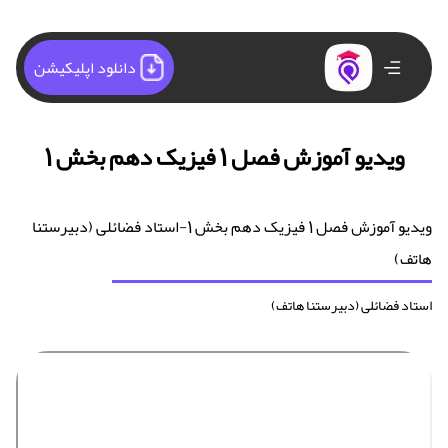
دانلود اپلیکیشن
ویدیو آموزش فصل 1 فیزیک دهم بخش 1
ویدیو آموزش فصل 1 فیزیک دهم بخش 1-استاد فضائلی (دبیرستنا
هاتف)
استاد فضائلی (دبیرستنا هاتف)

(EXERCISE INSTRUCTIONS): Give back each entry verbatim but drop its pictures.

(SOLUTION):
دانلود اپلیکیشن
ویدیو آموزش فصل 1 فیزیک دهم بخش 1
ویدیو آموزش فصل 1 فیزیک دهم بخش 1-استاد فضائلی (دبیرستنا
هاتف)
استاد فضائلی (دبیرستنا هاتف)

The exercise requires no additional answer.